People can become entirely edentulous (without teeth) for many reasons, the most prevalent being removal due to dental disease, which typically relates to oral flora control, i.e., periodontal disease and tooth decay. Other reasons include pregnancy, tooth developmental defects caused by severe malnutrition, genetic defects such as dentinogenesis imperfecta, trauma, or drug use.
Periodontitis is defined as an inflammatory lesion mediated by host-pathogen interaction that results in the loss of connective tissue fibre attachment to the root surface and ultimately to the alveolar bone. It is the loss of connective tissue to the root surface that leads to teeth falling out. The hormones associated with pregnancy increases the risk of Gingivitis and vomiting.
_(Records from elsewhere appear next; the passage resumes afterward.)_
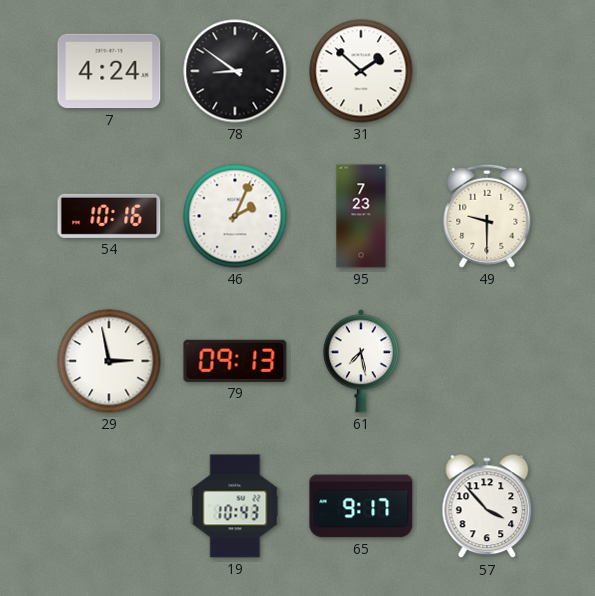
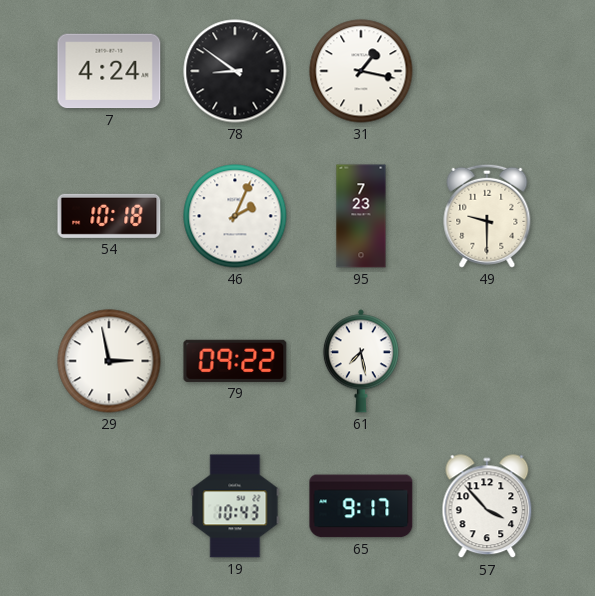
31: 1:52 -> 1:17
54: 10:16 -> 10:18
79: 09:13 -> 09:22
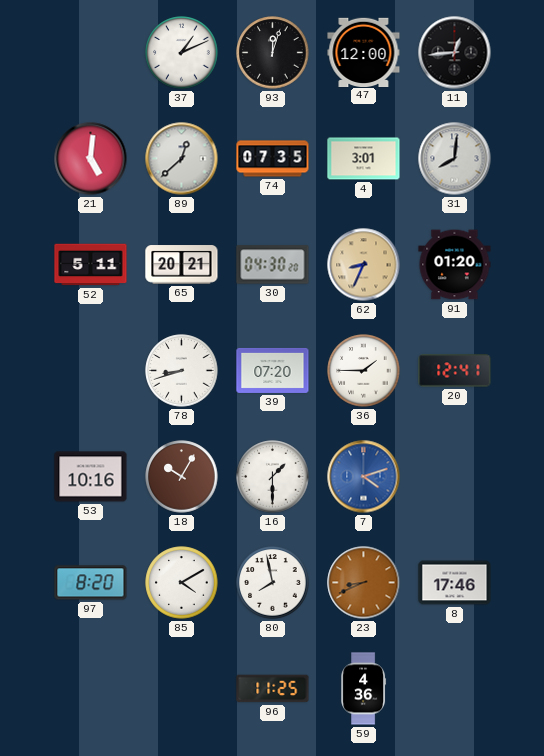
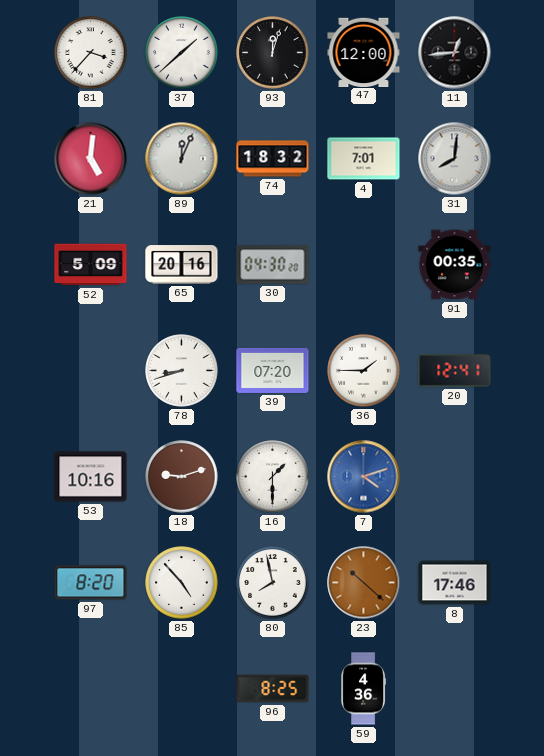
81: none -> 3:37
37: 1:11 -> 1:38
89: 12:38 -> 12:04
74: 07:35 -> 18:32
4: 3:01 -> 7:01
52: 5:11 -> 5:09
65: 20:21 -> 20:16
62: 8:34 -> none
91: 01:20 -> 00:35
18: 10:05 -> 9:12
85: 4:10 -> 4:53
23: 8:41 -> 10:22
96: 11:25 -> 8:25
Hormones released during pregnancy softens the cardia muscle ring that keeps food within the stomach. Hydrochloric acid is the acid involved in gastric reflux, also known as morning sickness. This acid, at a pH of 1.5-3.5 coats the enamel on the teeth; at a pH of 6.5 and mainly affect the palatal surfaces of the maxillary teeth, eventually the enamel is softened and easily wears away.
Dental trauma refers to trauma (injury) to the teeth and/or periodontium (gums, periodontal ligament, alveolar bone). Strong force may cause the root of the tooth to completely dislocate from its socket, mild trauma may cause the tooth to chip.
Types of Dentures
Removable partial dentures
Removable partial dentures are for patients who are missing some of their teeth on a particular arch. Fixed partial dentures, also known as "crown and bridge" dentures, are made from crowns that are fitted on the remaining teeth. They act as abutments and pontics and are made from materials resembling the missing teeth. Fixed bridges are more expensive than removable appliances but are more stable.
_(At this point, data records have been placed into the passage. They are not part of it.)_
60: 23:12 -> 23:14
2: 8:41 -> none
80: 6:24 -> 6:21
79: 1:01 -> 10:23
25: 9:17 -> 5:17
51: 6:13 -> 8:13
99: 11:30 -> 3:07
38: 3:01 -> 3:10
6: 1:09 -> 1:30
Another option in this category is the flexible partial, which takes advantage of innovations in digital technology. Flexible partial fabrication involves only non-invasive procedures. Dentures can be difficult to clean and can affect oral hygiene.
Complete dentures are worn by patients who are missing all of the teeth in a single arch—i.e., the maxillary (upper) or mandibular (lower) arch—or, more commonly, in both arches.
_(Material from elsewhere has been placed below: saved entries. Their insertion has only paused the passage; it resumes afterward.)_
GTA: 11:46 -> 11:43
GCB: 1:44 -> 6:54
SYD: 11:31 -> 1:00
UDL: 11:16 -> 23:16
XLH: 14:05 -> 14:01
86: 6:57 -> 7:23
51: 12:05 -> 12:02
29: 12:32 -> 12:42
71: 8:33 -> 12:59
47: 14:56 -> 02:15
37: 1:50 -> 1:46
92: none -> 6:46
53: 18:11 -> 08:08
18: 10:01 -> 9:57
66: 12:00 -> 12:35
Can be made for either partial but mainly complete denture patients. These dentures require fewer visits to make and usually are made for older patients, patients who would have difficulty adjusting to new dentures, would like a spare pair of dentures or like the aesthetics of their dentures already. This requires taking an impression of the patients current denture and remaking them.
Materials of Dentures
Dentures are mainly made from acrylic due to the ease of material manipulation and likeness to intra-oral tissues, i.e. gums. Most dentures made are fabricated from heat-cured acrylic polymethyl methacrylate and rubber-reinforced polymethyl methacrylate. Coloring agents and synthetic fibers are added to obtain the tissue-like shade, and to mimic the small capillaries of the oral mucosa, respectively. However, dentures made from acrylic can be fragile and fracture easily if the patient has trouble adapting neuromuscular control. This can be overcome by reinforcing the denture base with cobalt chromium (Co-Cr). They are often thinner (therefore more comfortable) and stronger (to prevent repeating fractures).